Immunology and Virology Program, Centre for Ophthalmology and Visual Science, The University of Western Australia, Nedlands, Western Australia, Australia.
PLoS Pathog. 2013 Feb;9(2):e1003192. doi: 10.1371/journal.ppat.1003192. Epub 2013 Feb 28.
Successful replication and transmission of large DNA viruses such as the cytomegaloviruses (CMV) family of viruses depends on the ability to interfere with multiple aspects of the host immune response. Apoptosis functions as a host innate defence mechanism against viral infection, and the capacity to interfere with this process is essential for the replication of many viruses. The Bcl-2 family of proteins are the principle regulators of apoptosis, with two pro-apoptotic members, Bax and Bak, essential for apoptosis to proceed. The m38.5 protein encoded by murine CMV (MCMV) has been identified as Bax-specific inhibitor of apoptosis. Recently, m41.1, a protein product encoded by the m41 open reading frame (ORF) of MCMV, has been shown to inhibit Bak activity in vitro. Here we show that m41.1 is critical for optimal MCMV replication in vivo. Growth of a m41.1 mutant was attenuated in multiple organs, a defect that was not apparent in Bak(-/-) mice. Thus, m41.1 promotes MCMV replication by inhibiting Bak-dependent apoptosis during in vivo infection. The results show that Bax and Bak mediate non-redundant functions during MCMV infection and that the virus produces distinct inhibitors for each protein to counter the activity of these proteins.

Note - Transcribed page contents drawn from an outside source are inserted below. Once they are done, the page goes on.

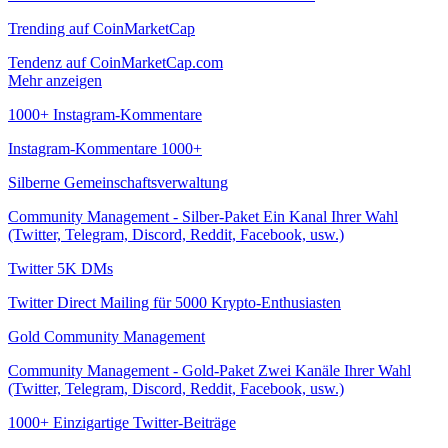
Trending auf CoinMarketCap
Tendenz auf CoinMarketCap.com
Mehr anzeigen
1000+ Instagram-Kommentare
Instagram-Kommentare 1000+
Silberne Gemeinschaftsverwaltung
Community Management - Silber-Paket Ein Kanal Ihrer Wahl
(Twitter, Telegram, Discord, Reddit, Facebook, usw.)
Twitter 5K DMs
Twitter Direct Mailing für 5000 Krypto-Enthusiasten
Gold Community Management
Community Management - Gold-Paket Zwei Kanäle Ihrer Wahl
(Twitter, Telegram, Discord, Reddit, Facebook, usw.)
1000+ Einzigartige Twitter-Beiträge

成功复制和传播巨细胞病毒(CMV)家族等大型 DNA 病毒依赖于干扰宿主免疫反应多个方面的能力。细胞凋亡是宿主抵抗病毒感染的固有防御机制,而干扰这一过程的能力对于许多病毒的复制至关重要。Bcl-2 蛋白家族是细胞凋亡的主要调节因子,两个促凋亡成员 Bax 和 Bak 对于凋亡的进行是必不可少的。鼠巨细胞病毒(MCMV)编码的 m38.5 蛋白被鉴定为 Bax 特异性凋亡抑制剂。最近,MCMV m41 开放阅读框(ORF)编码的蛋白产物 m41.1 已被证明可在体外抑制 Bak 活性。在这里,我们表明 m41.1 对于体内 MCMV 的最佳复制至关重要。m41.1 突变体在多个器官中的生长受到抑制,而在 Bak(-/-) 小鼠中则没有明显的缺陷。因此,m41.1 通过抑制 Bak 依赖性凋亡促进体内感染期间的 MCMV 复制。结果表明,Bax 和 Bak 在 MCMV 感染过程中介导非冗余功能,并且病毒产生针对每种蛋白的独特抑制剂来对抗这些蛋白的活性。